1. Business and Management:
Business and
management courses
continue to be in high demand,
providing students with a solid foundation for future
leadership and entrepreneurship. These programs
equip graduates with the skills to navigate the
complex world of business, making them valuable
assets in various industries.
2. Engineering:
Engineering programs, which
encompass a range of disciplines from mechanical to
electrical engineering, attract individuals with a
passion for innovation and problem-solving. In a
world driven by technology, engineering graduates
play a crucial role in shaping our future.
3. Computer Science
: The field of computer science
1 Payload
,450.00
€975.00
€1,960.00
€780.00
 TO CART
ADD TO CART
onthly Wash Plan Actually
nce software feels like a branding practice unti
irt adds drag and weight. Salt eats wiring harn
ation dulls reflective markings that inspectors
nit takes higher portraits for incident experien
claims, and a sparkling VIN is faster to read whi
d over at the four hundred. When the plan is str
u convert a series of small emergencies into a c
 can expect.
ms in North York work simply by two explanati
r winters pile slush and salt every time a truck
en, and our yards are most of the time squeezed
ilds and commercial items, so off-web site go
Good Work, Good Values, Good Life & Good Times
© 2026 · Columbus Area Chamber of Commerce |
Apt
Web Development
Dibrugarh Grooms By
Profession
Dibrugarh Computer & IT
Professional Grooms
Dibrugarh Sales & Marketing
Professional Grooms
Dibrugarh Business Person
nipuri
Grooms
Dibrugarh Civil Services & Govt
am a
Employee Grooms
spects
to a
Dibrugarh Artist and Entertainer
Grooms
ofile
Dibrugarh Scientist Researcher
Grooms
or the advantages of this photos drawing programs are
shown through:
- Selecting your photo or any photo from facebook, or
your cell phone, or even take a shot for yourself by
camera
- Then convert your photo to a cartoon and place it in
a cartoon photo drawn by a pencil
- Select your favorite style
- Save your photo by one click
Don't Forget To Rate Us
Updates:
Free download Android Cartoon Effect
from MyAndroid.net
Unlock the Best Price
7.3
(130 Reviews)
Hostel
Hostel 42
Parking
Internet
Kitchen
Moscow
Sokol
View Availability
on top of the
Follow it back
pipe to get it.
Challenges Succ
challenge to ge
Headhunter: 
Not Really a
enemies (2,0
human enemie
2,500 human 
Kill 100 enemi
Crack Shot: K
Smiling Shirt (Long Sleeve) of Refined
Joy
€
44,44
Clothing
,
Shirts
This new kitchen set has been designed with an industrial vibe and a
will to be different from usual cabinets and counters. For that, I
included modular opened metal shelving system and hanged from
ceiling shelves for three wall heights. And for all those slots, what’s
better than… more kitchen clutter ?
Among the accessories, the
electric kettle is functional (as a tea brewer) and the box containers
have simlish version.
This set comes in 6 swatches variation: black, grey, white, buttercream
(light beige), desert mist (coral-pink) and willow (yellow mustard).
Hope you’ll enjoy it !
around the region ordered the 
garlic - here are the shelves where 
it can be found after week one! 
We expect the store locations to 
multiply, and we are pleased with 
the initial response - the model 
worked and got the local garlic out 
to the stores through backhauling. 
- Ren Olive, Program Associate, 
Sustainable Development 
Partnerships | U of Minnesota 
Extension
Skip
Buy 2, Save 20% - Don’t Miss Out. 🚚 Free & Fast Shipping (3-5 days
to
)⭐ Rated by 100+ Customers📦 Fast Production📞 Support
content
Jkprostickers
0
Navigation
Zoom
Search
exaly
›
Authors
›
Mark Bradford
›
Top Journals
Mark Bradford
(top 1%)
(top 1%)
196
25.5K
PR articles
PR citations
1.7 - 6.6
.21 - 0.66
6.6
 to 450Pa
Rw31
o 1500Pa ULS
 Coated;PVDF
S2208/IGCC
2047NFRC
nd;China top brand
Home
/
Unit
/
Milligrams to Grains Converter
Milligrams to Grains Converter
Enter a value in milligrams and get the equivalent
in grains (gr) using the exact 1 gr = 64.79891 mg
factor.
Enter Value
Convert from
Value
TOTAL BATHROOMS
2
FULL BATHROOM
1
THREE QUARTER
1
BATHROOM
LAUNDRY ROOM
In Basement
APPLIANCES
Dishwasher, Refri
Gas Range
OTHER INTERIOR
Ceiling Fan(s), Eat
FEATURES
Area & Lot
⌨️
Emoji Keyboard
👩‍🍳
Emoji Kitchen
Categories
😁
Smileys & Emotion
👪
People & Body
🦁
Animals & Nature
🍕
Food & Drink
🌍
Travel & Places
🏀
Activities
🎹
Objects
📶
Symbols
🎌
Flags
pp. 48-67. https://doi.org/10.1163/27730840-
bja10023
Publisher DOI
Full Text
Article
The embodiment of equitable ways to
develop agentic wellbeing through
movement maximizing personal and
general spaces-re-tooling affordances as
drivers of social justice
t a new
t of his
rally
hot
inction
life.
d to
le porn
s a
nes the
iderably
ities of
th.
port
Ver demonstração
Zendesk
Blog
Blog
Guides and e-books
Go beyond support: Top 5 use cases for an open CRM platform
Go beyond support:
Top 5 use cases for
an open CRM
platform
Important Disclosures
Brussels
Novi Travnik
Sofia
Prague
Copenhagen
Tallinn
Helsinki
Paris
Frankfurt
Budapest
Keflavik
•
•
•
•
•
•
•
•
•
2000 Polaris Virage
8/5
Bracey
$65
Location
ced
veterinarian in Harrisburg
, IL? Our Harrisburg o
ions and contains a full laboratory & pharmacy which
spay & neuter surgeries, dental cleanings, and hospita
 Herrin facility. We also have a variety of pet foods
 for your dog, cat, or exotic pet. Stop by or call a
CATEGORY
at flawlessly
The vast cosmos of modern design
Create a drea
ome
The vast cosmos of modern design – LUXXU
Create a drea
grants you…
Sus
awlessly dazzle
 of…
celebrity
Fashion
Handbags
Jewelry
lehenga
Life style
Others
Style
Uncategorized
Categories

● ● ● ●

#### Task requirements
Please copy every line from the entries that includes the word "Dibrugarh".

#### Response below
Dibrugarh Grooms By
Dibrugarh Computer & IT
Dibrugarh Sales & Marketing
Dibrugarh Business Person
Dibrugarh Civil Services & Govt
Dibrugarh Artist and Entertainer
Dibrugarh Scientist Researcher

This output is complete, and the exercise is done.